> _WHAT NEEDS TO BE DONE_
Could you copy the records below exactly, leaving out any pictures?
··· SOURCE MATERIAL ···
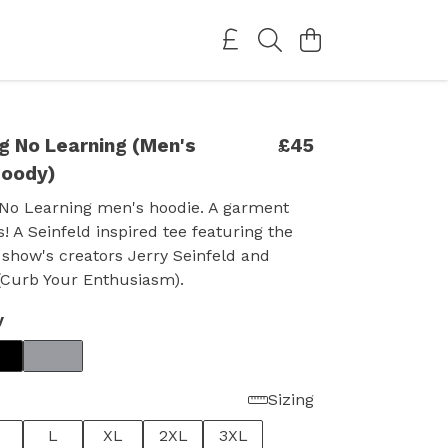
g No Learning (Men's
£45
Hoody)
No Learning men's hoodie. A garment
s! A Seinfeld inspired tee featuring the
 show's creators Jerry Seinfeld and
(Curb Your Enthusiasm).
y
Sizing
L
XL
2XL
3XL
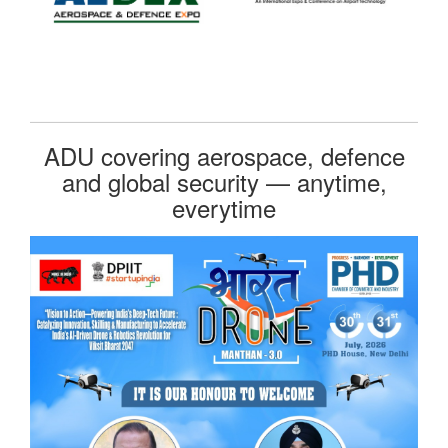
ADU covering aerospace, defence
and global security — anytime,
everytime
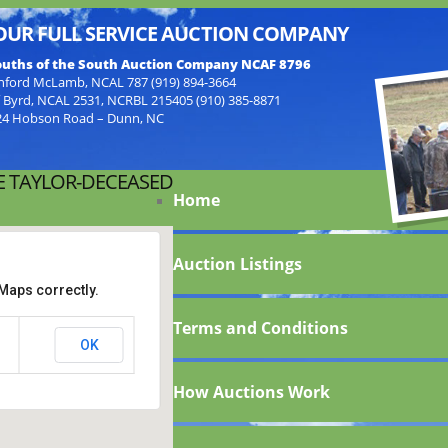
OUR FULL SERVICE AUCTION COMPANY
uths of the South Auction Company NCAF 8796
nford McLamb, NCAL 787 (919) 894-3664
f Byrd, NCAL 2531, NCRBL 215405 (910) 385-8871
24 Hobson Road – Dunn, NC
E TAYLOR-DECEASED
Home
Auction Listings
Maps correctly.
Terms and Conditions
lene
OK
How Auctions Work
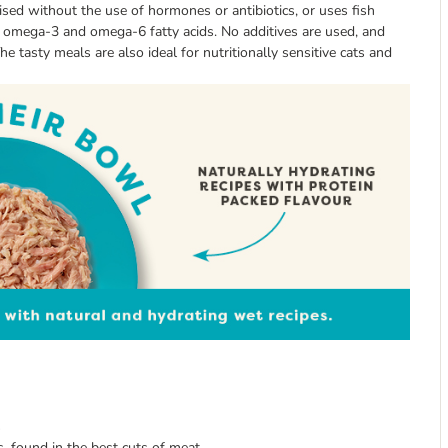
aised without the use of hormones or antibiotics, or uses fish
de omega-3 and omega-6 fatty acids. No additives are used, and
 tasty meals are also ideal for nutritionally sensitive cats and
s
ts, found in the best cuts of meat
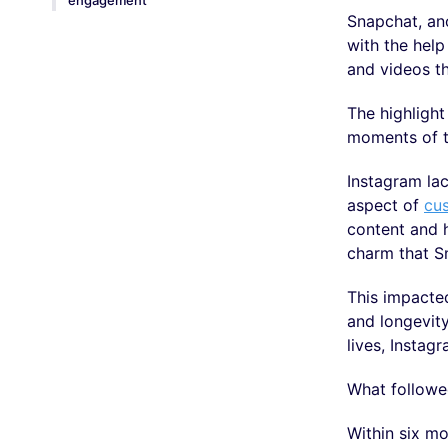
engagement
Snapchat, an
with the help
and videos t
The highlight
moments of th
Instagram lac
aspect of
cu
content and h
charm that S
This impacted
and longevit
lives, Instag
What followed
Within six mo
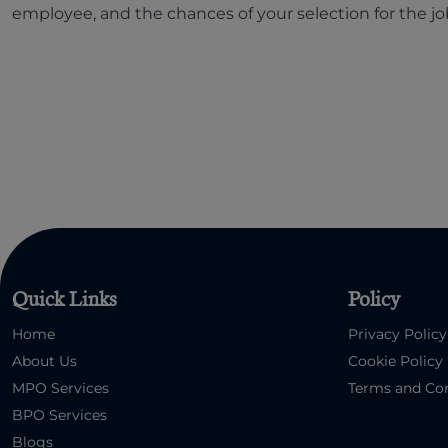
employee, and the chances of your selection for the jo
Quick Links
Policy
Home
Privacy Policy
About Us
Cookie Policy
MPO Services
Terms and Con
BPO Services
Blogs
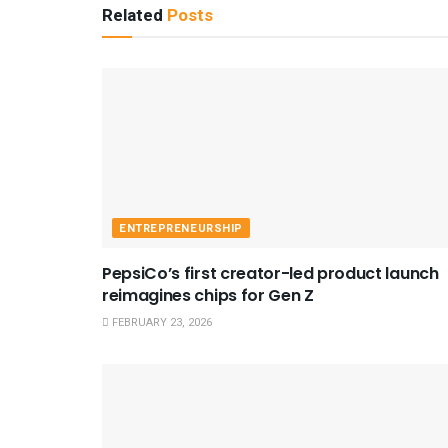
Related
Posts
ENTREPRENEURSHIP
PepsiCo’s first creator-led product launch
reimagines chips for Gen Z
FEBRUARY 23, 2026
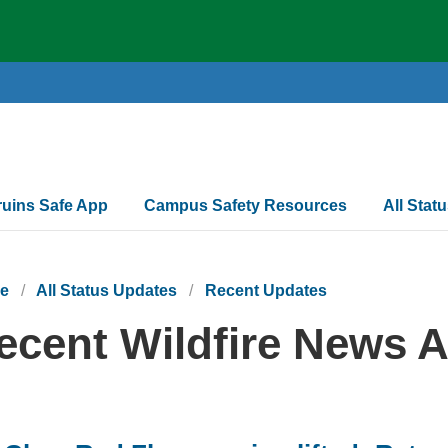
ruins Safe App
Campus Safety Resources
All Stat
e
All Status Updates
Recent Updates
ecent Wildfire News A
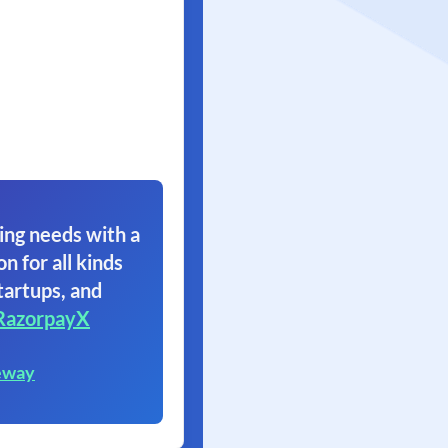
ing needs with a
on for all kinds
tartups, and
RazorpayX
eway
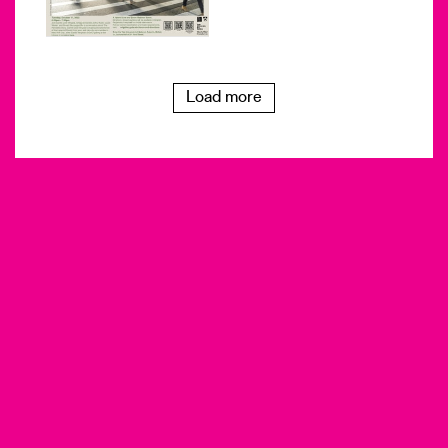
Load more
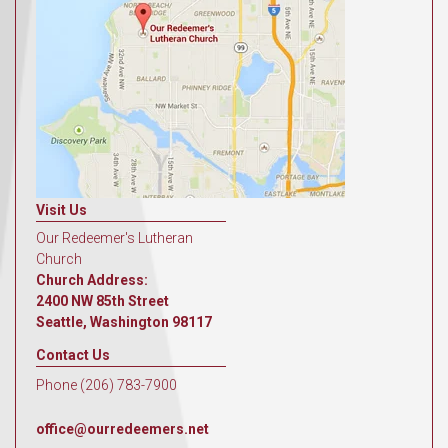
Visit Us
Our Redeemer's Lutheran
Church
Church Address:
2400 NW 85th Street
Seattle, Washington 98117
Contact Us
Phone (206) 783-7900
office@ourredeemers.net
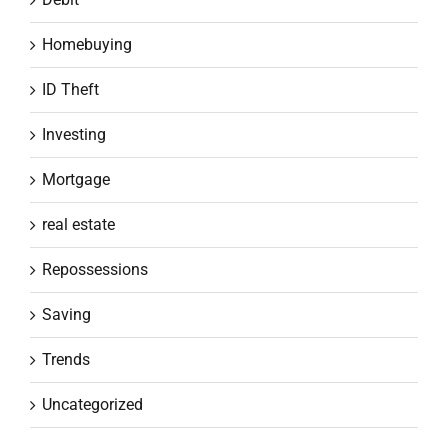
Homebuying
ID Theft
Investing
Mortgage
real estate
Repossessions
Saving
Trends
Uncategorized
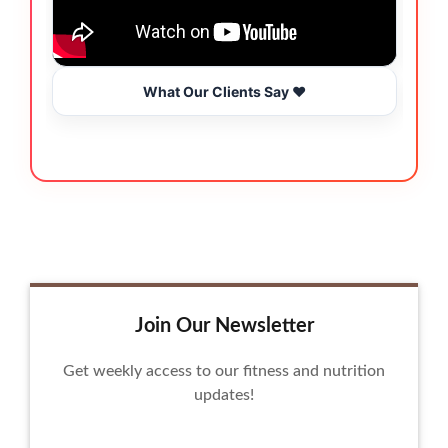
What Our Clients Say ❤️
Join Our Newsletter
Get weekly access to our fitness and nutrition
updates!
···
> _REPLY TO THE TASK_
g No Learning (Men's
£45
Hoody)
No Learning men's hoodie. A garment
s! A Seinfeld inspired tee featuring the
 show's creators Jerry Seinfeld and
(Curb Your Enthusiasm).
y
Sizing
L
XL
2XL
3XL
ADU covering aerospace, defence
and global security — anytime,
everytime
OUR FULL SERVICE AUCTION COMPANY
uths of the South Auction Company NCAF 8796
nford McLamb, NCAL 787 (919) 894-3664
f Byrd, NCAL 2531, NCRBL 215405 (910) 385-8871
24 Hobson Road – Dunn, NC
E TAYLOR-DECEASED
Home
Auction Listings
Maps correctly.
Terms and Conditions
lene
OK
How Auctions Work
aised without the use of hormones or antibiotics, or uses fish
de omega-3 and omega-6 fatty acids. No additives are used, and
 tasty meals are also ideal for nutritionally sensitive cats and
s
ts, found in the best cuts of meat
engagement
Snapchat, an
with the help
and videos t
The highlight
moments of th
Instagram lac
aspect of
cu
content and h
charm that S
This impacted
and longevit
lives, Instag
What followed
Within six mo
employee, and the chances of your selection for the jo
Quick Links
Policy
Home
Privacy Policy
About Us
Cookie Policy
MPO Services
Terms and Con
BPO Services
Blogs
Related
Posts
ENTREPRENEURSHIP
PepsiCo’s first creator-led product launch
reimagines chips for Gen Z
FEBRUARY 23, 2026
ruins Safe App
Campus Safety Resources
All Stat
e
All Status Updates
Recent Updates
ecent Wildfire News A
ing needs with a
on for all kinds
tartups, and
RazorpayX
eway
Load more
Visit Us
Our Redeemer's Lutheran
Church
Church Address:
2400 NW 85th Street
Seattle, Washington 98117
Contact Us
Phone (206) 783-7900
office@ourredeemers.net
Homebuying
ID Theft
Investing
Mortgage
real estate
Repossessions
Saving
Trends
Uncategorized
What Our Clients Say ❤️
Join Our Newsletter
Get weekly access to our fitness and nutrition
updates!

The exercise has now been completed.